The central theme in Beyond the Fence for me is that of freedom. The character of Thomas is based on one of my older sisters. Her arrogance and controlling ways used to disturb me as a child. I love my sister and we are very good friends now, but being subject to her criticism and desire to shape me according to her vision used to make me feel like a helpless victim. Likewise Piggy is in a rather repressed situation. All we see is that he obeys Thomas and is denied any initiative or self-expression.

With the appearance of the boar the possibility for change arises. Piggy is of course intrigued by the degree of freedom in boar's life, and consequently makes the big and difficult decision to escape.

We all thrive in environments where we feel heard, valued and understood. In environments where we can be ourselves and express ourselves without fear.
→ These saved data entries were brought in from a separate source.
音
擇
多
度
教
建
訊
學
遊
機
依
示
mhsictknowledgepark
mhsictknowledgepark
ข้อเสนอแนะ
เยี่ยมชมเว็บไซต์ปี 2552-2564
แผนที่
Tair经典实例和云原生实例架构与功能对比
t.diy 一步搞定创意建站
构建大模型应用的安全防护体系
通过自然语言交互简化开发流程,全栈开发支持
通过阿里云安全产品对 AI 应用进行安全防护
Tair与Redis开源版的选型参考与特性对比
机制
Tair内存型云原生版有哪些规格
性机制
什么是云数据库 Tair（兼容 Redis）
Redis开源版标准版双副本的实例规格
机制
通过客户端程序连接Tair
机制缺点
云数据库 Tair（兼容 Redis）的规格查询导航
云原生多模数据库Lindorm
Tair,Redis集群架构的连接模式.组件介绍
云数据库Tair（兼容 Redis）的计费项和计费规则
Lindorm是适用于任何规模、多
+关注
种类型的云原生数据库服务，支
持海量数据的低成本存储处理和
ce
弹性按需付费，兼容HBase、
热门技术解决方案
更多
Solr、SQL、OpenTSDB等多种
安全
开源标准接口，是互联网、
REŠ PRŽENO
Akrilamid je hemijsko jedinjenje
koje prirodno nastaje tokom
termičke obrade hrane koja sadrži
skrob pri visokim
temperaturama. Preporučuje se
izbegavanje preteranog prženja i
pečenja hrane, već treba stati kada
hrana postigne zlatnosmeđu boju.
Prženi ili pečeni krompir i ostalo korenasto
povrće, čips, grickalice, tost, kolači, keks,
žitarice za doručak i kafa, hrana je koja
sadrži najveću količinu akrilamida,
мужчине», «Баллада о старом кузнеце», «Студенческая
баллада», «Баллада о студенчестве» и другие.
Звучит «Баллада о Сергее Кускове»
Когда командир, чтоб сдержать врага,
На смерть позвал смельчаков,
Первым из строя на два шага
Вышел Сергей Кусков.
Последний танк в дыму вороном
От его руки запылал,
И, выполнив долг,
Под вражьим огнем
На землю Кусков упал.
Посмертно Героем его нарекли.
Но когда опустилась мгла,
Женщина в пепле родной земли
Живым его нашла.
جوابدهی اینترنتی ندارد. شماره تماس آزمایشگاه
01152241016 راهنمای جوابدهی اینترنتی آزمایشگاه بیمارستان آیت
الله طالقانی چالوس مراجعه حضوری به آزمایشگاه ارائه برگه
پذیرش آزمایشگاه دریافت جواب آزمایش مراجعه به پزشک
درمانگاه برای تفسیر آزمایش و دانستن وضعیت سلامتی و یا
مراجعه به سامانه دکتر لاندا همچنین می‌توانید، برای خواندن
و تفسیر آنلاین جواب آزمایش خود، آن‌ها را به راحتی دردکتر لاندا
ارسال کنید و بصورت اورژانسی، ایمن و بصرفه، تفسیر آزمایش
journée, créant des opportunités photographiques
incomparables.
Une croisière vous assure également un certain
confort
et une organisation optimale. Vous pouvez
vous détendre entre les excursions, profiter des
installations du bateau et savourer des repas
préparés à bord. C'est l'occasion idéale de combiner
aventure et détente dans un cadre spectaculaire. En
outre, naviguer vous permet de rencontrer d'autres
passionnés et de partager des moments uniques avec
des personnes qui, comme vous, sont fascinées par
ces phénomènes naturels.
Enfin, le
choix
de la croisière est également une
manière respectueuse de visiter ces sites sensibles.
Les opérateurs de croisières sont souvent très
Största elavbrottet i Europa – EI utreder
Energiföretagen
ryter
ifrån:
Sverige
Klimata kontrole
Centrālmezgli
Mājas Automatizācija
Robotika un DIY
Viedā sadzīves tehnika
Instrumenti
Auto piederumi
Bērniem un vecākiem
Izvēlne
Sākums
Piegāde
I wrote the story because these themes are important to me. If they resonate with readers, they may find value in the book.
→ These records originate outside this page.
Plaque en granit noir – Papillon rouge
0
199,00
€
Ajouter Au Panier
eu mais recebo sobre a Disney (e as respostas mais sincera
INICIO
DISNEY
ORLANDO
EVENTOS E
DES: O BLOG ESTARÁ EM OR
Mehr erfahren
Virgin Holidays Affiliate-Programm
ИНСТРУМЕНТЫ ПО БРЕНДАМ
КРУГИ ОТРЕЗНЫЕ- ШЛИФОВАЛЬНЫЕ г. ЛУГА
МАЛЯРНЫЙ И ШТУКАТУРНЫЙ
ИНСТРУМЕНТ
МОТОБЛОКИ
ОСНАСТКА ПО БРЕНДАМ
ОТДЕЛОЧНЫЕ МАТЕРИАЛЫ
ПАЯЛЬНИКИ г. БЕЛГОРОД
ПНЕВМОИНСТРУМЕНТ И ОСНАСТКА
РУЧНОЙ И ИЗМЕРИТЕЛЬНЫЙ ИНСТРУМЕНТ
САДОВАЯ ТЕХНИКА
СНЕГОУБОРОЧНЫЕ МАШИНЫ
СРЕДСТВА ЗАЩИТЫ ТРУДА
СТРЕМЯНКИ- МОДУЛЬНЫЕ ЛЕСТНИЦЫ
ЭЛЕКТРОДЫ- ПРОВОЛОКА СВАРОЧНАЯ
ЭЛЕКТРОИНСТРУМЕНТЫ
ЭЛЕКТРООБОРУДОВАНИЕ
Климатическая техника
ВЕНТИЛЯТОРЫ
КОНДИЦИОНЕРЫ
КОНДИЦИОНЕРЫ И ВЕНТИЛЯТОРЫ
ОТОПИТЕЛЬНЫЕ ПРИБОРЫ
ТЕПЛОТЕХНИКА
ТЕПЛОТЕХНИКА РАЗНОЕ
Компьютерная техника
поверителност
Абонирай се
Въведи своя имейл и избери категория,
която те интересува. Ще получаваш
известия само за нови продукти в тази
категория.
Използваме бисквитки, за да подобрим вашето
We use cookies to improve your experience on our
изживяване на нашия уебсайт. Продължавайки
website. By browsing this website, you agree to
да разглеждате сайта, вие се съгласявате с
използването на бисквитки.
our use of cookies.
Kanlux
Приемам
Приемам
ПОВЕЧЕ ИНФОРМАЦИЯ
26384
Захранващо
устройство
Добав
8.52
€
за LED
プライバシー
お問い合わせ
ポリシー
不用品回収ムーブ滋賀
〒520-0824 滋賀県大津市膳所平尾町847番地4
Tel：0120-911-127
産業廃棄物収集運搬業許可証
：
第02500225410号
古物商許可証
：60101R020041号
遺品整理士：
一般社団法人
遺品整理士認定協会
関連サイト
I enjoy the fact that the end of the book feels like the beginning of another story. I am tempted to imagine what Piggy's life would be like in the wild, with his new friend."


Sketch by Maria Gulemetova

Beyond the Fence and Emotional Development

Personal agency and self-esteem: Freedom is a core theme of the book; although it may not always feel like it, we have the power to make decisions about our own lives. The book shows that even when you find yourself in a situation where someone controls you, there will always be someone like the boar to support you if you decide to leave. Teachers and therapists can use the book to empower children who feel trapped by friends or family.

Empathy and morality: Piggy leaves Thomas’s safe, lavish house to live in the wild, even though he understands that there will be traps and other risks involved with that lifestyle. Older children may be able to think of other examples where it’s necessary to make a life-changing decision, even though the available options aren’t perfect (for example, refugees leaving their homes).

There are plenty of opportunities to discuss the difficulties of decision-making, and which outcome is ethically correct.

Do we feel sorry for Thomas, as Piggy has left him behind, or do we agree with Piggy’s decision to take control of his own life?

Is it possible to respect Piggy's decision, but disagree with his actions?